Exercise 7 *** - GIN Implementation and Expressiveness

Implement GIN and compare its expressiveness to GCN on graph-level classification.

(a) Implement a 3-layer GIN with sum aggregation and 2-layer MLP update: $\mathbf{h}_v^{[l+1]} = \operatorname{MLP}^{[l]}((1+\varepsilon)\mathbf{h}_v^{[l]} + \sum_{u \in \mathcal{N}(v)}\mathbf{h}_u^{[l]})$ with $\varepsilon = 0$ .

(b) Construct two non-isomorphic graphs $G_1 = C_6$ and $G_2 = C_3 \cup C_3$ (as computed in 7.2, WL cannot distinguish them without initial node features). Initialize all nodes with the same feature vector $\mathbf{x} = \mathbf{1} \in \mathbb{R}^d$ .
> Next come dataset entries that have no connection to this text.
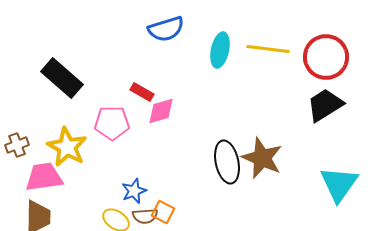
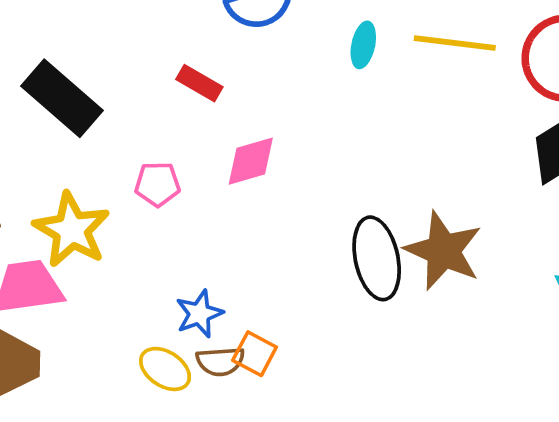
cyan ellipse: (220, 50) -> (363, 45), size x0.7
red rectangle: (142, 92) -> (199, 83), moved
pink pentagon: (112, 123) -> (157, 184), size x0.7

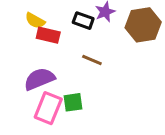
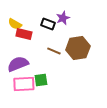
brown hexagon: (143, 25) -> (78, 48), moved
pink rectangle: (48, 108) -> (24, 84), turned 65

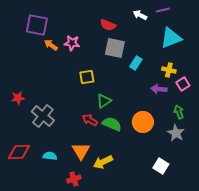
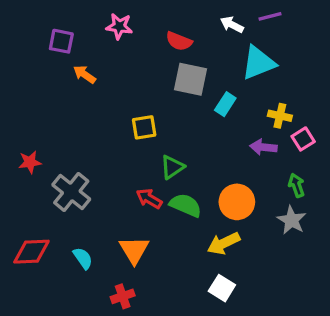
purple square: (37, 25) -> (61, 41), size x0.7
cyan triangle: (171, 38) -> (258, 63), moved
pink star: (72, 43) -> (119, 26), moved
cyan semicircle: (50, 156) -> (83, 258), turned 48
yellow arrow: (103, 162) -> (224, 243), moved
white square: (161, 166) -> (222, 288), moved

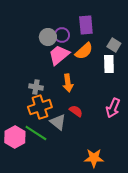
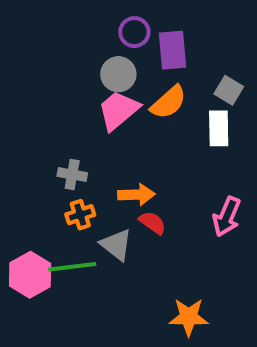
purple circle: (62, 35) -> (134, 32), moved
gray circle: (48, 37) -> (118, 74), moved
orange arrow: (68, 83) -> (136, 195), moved, turned -84
orange cross: (40, 107) -> (80, 215), size x0.6
green line: (36, 133) -> (72, 267), turned -40

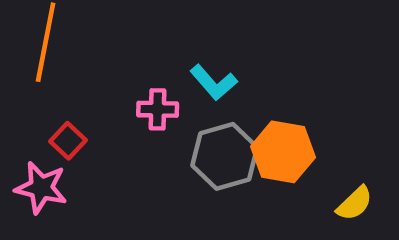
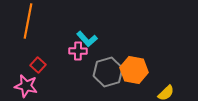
cyan L-shape: (214, 82) -> (87, 39), moved

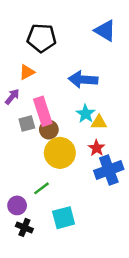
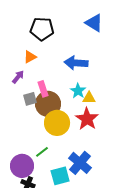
pink rectangle: (43, 111) -> (43, 89), size x0.7
brown circle: (49, 130) -> (48, 104), size x1.6
red star: (97, 148) -> (87, 119), size x1.6
blue cross: (109, 170) -> (80, 163), moved, turned -30
purple circle: (17, 205) -> (22, 166), size x1.5

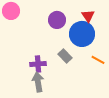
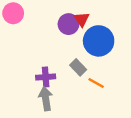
red triangle: (88, 16) -> (82, 19), moved
orange line: (98, 60) -> (96, 83), moved

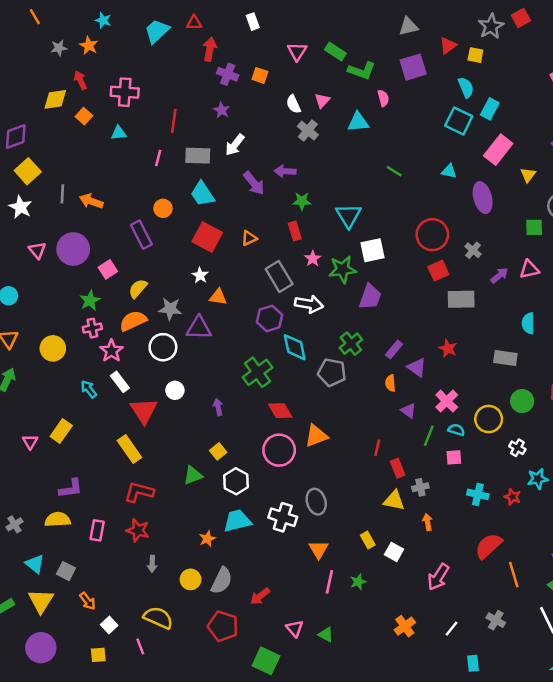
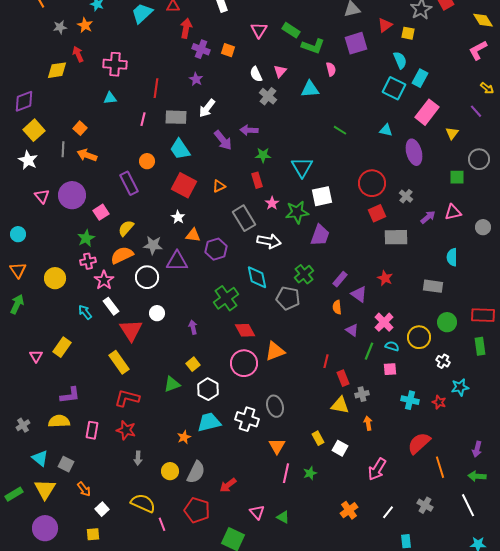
orange square: (84, 116) -> (80, 128), moved
purple hexagon: (270, 318) -> (216, 249), moved
pink line: (140, 646) -> (162, 524), moved

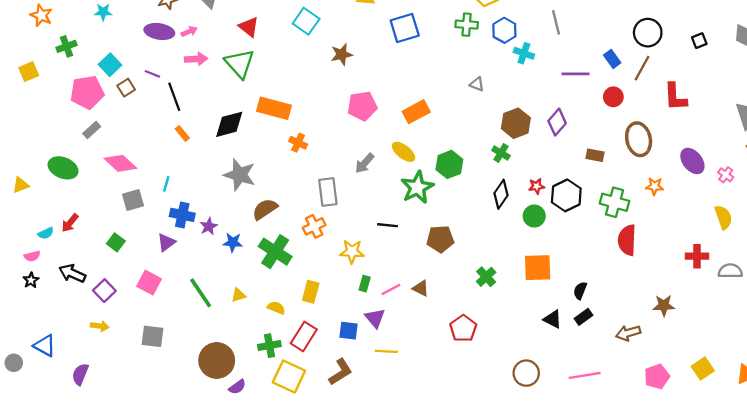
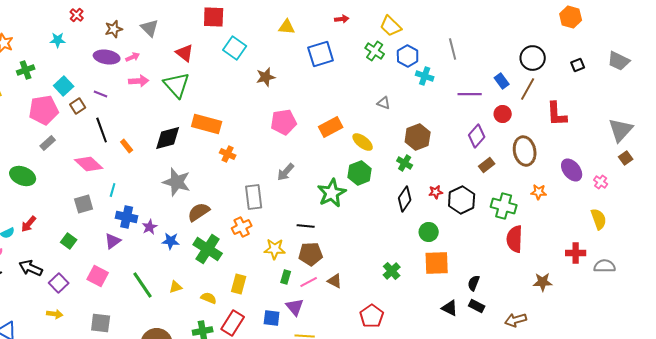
green cross: (467, 25) -> (375, 51), turned 30
black line: (174, 97) -> (102, 130), moved
purple diamond: (557, 122) -> (477, 136), moved
yellow ellipse: (404, 152) -> (363, 142), moved
brown rectangle: (595, 155) -> (487, 165), turned -49
pink diamond: (120, 163) -> (89, 164), moved
green circle: (534, 216) -> (429, 232), moved
brown pentagon: (440, 239) -> (311, 254), moved
brown star: (664, 305) -> (543, 282), moved
black rectangle: (584, 317) -> (477, 306), turned 63

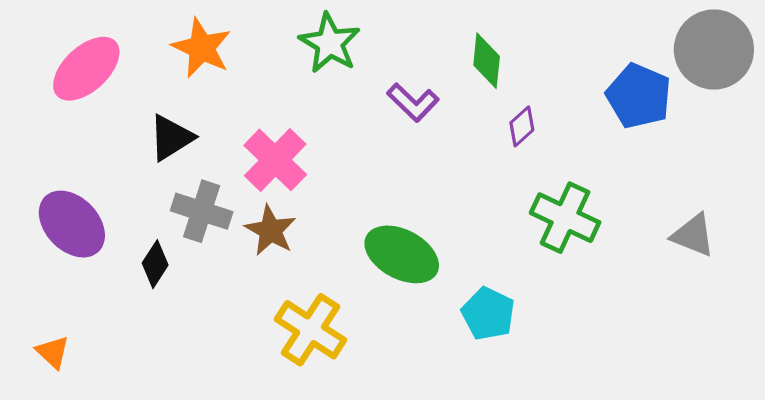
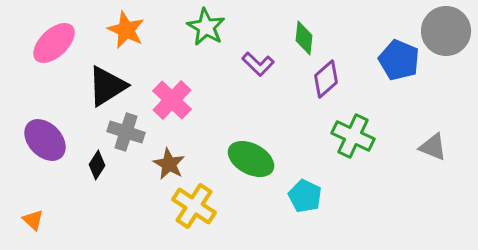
purple diamond: (522, 126) -> (326, 79), size x1.5
black triangle: (171, 138) -> (107, 86), size x1.4
brown star: (270, 230) -> (169, 164), moved

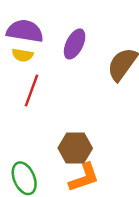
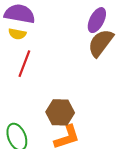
purple ellipse: (75, 44) -> (97, 20), moved

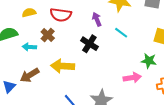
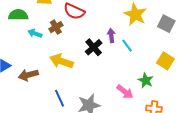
purple arrow: (97, 19) -> (111, 35), moved
brown arrow: (30, 75) -> (28, 75), moved
pink arrow: (132, 78) -> (125, 92), turned 30

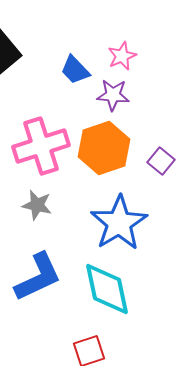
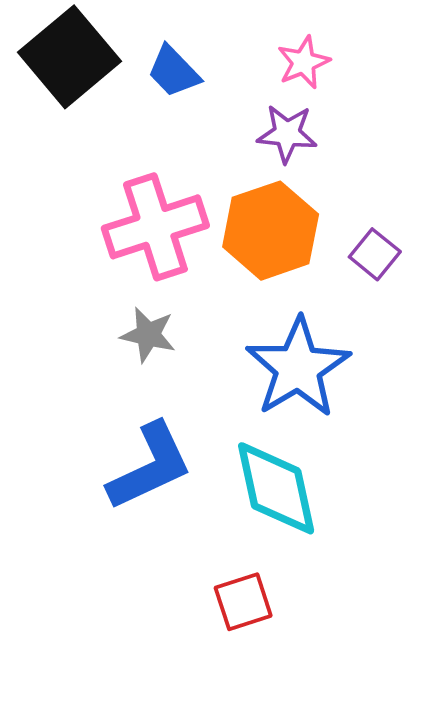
blue trapezoid: (75, 70) -> (174, 71), moved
(c) Show that with uniform initial features, neither GIN nor GCN can distinguish $G_1$ and $G_2$ (both produce identical graph-level sum representations). Why?

(d) Now add degree as an initial node feature: $\mathbf{x}_v = [d_v] \in \mathbb{R}^1$ . Rerun both GIN and GCN. Does GIN now distinguish the two graphs? Does GCN?

(e) Generate a dataset of 500 random graphs (mix of Erdos-Renyi and stochastic block models); train GIN and GCN for graph-level binary classification. Report test accuracy. Verify that GIN \geq GCN accuracy.

Exercise 8 *** - Graph Transformer with Positional Encoding

Implement a simplified graph transformer layer with Laplacian positional encoding.

(a) For a graph with $n=20$ nodes (Barabasi-Albert model with $m=2$ ), compute the normalized Laplacian $L_{\text{sym}}$ and extract the first $k=4$ non-trivial eigenvectors $U_k \in \mathbb{R}^{20 \times 4}$ .

(b) Initialize node features $X \in \mathbb{R}^{20 \times 8}$ randomly and augment with LapPE: $X^{\text{aug}} = [X \| U_k] \in \mathbb{R}^{20 \times 12}$ .

(c) Implement one layer of scaled dot-product self-attention over all 20 nodes (fully connected, ignoring graph edges): $\operatorname{Attention}(Q, K, V) = \operatorname{softmax}(QK^\top / \sqrt{d_k})V$ .

(d) Implement one GCN layer on the same graph. Visualize the attention matrices of both: which nodes attend to which? Does the graph transformer's attention recover some of the graph structure (do nearby nodes attend to each other more)?

(e) Compare: run 3 iterations of graph transformer attention vs 3 layers of GCN on the same random features. Compute the Dirichlet energy after each: which decreases faster? What does this reveal about over-smoothing in graph transformers vs GNNs?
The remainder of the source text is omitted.